One thing that could be an improvement, however. It’s very clear that the catcher (and his mitt) is not always positioned directly behind the centerline of the plate. They move left and right to put their mitt/person WHERE THE PITCH IS EXPECTED. Essentially, the C1-C4 changes depending where the catcher and pitcher have decided to throw the ball (in/out). I shudder to consider how much work it would be to account for that.

Luis said...

FABULOUS work. THANK YOU!!

Bojan Koprivica said...

floydarogers,

Thanks and you are absolutely right. What this model doesn’t account for is the “element of surprise”, such as a pitch inside when it should be outside, a fastball instead of a curveball and such (not that a pitch 10 feet in front of the catcher is not a “surprise”).

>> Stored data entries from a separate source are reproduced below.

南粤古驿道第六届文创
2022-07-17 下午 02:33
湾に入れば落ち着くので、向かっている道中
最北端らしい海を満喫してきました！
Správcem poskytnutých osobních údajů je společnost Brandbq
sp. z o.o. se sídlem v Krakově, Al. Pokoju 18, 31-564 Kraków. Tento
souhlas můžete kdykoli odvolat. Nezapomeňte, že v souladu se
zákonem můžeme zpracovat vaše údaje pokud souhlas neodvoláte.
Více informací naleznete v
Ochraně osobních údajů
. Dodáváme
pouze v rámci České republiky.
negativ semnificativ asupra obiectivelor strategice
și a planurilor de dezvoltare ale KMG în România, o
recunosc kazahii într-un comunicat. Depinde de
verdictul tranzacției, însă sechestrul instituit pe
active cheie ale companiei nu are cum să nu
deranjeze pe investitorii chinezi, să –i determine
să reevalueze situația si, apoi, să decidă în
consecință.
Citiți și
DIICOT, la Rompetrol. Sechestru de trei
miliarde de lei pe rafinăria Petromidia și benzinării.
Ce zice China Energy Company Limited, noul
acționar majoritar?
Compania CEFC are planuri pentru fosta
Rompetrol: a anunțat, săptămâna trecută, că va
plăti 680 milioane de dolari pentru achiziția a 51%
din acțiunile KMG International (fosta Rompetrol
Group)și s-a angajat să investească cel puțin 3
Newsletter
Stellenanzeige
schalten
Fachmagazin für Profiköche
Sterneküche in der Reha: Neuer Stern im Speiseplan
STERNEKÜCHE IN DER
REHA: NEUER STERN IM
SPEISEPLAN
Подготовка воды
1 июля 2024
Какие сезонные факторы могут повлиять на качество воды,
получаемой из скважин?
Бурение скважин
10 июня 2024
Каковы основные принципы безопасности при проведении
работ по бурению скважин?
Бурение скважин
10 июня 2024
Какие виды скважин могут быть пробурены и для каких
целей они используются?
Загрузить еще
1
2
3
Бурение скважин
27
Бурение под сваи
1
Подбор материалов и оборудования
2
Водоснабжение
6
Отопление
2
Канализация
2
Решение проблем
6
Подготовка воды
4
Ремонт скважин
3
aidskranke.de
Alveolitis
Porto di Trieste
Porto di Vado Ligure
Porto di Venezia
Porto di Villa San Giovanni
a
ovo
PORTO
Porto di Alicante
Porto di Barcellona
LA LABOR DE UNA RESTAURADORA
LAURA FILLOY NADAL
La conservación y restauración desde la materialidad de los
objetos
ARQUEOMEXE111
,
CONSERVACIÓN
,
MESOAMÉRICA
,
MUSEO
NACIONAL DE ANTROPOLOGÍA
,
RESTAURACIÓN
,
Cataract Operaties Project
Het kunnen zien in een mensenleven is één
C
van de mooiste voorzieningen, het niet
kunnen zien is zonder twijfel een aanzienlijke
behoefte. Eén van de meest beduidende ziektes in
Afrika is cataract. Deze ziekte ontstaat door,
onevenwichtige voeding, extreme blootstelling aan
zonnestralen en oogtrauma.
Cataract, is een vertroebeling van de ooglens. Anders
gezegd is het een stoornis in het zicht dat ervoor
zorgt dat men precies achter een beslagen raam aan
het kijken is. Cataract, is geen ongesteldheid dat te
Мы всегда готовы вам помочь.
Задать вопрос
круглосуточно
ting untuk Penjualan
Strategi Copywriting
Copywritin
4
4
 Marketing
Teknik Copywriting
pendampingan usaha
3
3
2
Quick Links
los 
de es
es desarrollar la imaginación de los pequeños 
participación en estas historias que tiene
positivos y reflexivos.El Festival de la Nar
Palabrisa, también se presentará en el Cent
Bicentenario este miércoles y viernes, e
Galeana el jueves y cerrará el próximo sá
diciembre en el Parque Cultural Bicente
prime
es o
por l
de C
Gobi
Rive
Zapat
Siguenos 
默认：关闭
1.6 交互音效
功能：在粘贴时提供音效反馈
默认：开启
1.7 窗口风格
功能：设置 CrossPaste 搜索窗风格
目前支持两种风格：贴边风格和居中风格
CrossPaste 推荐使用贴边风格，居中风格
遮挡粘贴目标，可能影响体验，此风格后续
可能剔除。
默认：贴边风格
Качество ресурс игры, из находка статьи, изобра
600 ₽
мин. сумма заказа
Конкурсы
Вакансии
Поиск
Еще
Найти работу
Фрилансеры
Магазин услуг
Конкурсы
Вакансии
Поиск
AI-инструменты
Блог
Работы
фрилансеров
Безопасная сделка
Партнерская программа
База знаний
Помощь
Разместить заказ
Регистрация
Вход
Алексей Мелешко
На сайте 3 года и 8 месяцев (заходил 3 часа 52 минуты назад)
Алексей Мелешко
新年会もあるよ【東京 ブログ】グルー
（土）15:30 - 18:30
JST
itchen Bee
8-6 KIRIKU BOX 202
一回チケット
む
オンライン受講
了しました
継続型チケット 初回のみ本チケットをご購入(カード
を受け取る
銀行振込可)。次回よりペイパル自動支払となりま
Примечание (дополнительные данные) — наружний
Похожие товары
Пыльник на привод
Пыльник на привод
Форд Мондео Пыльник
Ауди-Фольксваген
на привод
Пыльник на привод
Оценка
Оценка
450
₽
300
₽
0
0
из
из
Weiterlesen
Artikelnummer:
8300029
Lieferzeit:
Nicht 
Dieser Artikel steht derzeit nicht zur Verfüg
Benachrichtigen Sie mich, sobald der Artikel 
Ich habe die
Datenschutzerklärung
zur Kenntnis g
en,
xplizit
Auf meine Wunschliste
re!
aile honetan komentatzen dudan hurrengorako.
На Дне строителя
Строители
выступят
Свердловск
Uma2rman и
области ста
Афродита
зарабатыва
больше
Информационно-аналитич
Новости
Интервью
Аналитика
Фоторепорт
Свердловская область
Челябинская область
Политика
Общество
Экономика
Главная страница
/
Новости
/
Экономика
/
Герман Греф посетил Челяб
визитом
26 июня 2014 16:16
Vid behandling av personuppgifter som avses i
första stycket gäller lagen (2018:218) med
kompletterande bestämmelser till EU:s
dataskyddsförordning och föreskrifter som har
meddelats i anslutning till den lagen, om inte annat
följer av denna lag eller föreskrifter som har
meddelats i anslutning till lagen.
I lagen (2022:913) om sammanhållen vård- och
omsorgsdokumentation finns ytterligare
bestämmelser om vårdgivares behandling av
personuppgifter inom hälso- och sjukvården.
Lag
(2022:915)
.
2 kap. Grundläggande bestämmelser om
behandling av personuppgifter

I am afraid you are also correct on the difficulty of implementing it into the model, at least with the data that is publicly available to me right now.

Tim_the_Beaver said...

great post for THT and glad you shared with AN. just fantastic. Can I start calling you ‘Bro’jan?

Brandon T said...

Great work! This answers a question that’s been around for a long time. Once question, though: if we throw out Wakefield for 2011 (both easy to steal on and hrad to catch), where does Salty end up, i.e. what’s his true talent, non-knuckleball division?

Bojan Koprivica said...

Brandon, I don’t have the “making of” numbers for throwing out baserunners, so I can only go with the final number that FanGraphs offers. Sorry.

As for blocking pitches, if we remove knuckleballs out of the equation, we are left with following:

cPP = cPP(all) – cPP(KN) = 86-2 = 84

PP = PP(all) – PP(KN) = 117-32 = 85

Sample size = 10075 – 510 = 9565

So, without having to worry about Wakefield’s knuckleball, Salty appears to be perfectly average in blocking pitches.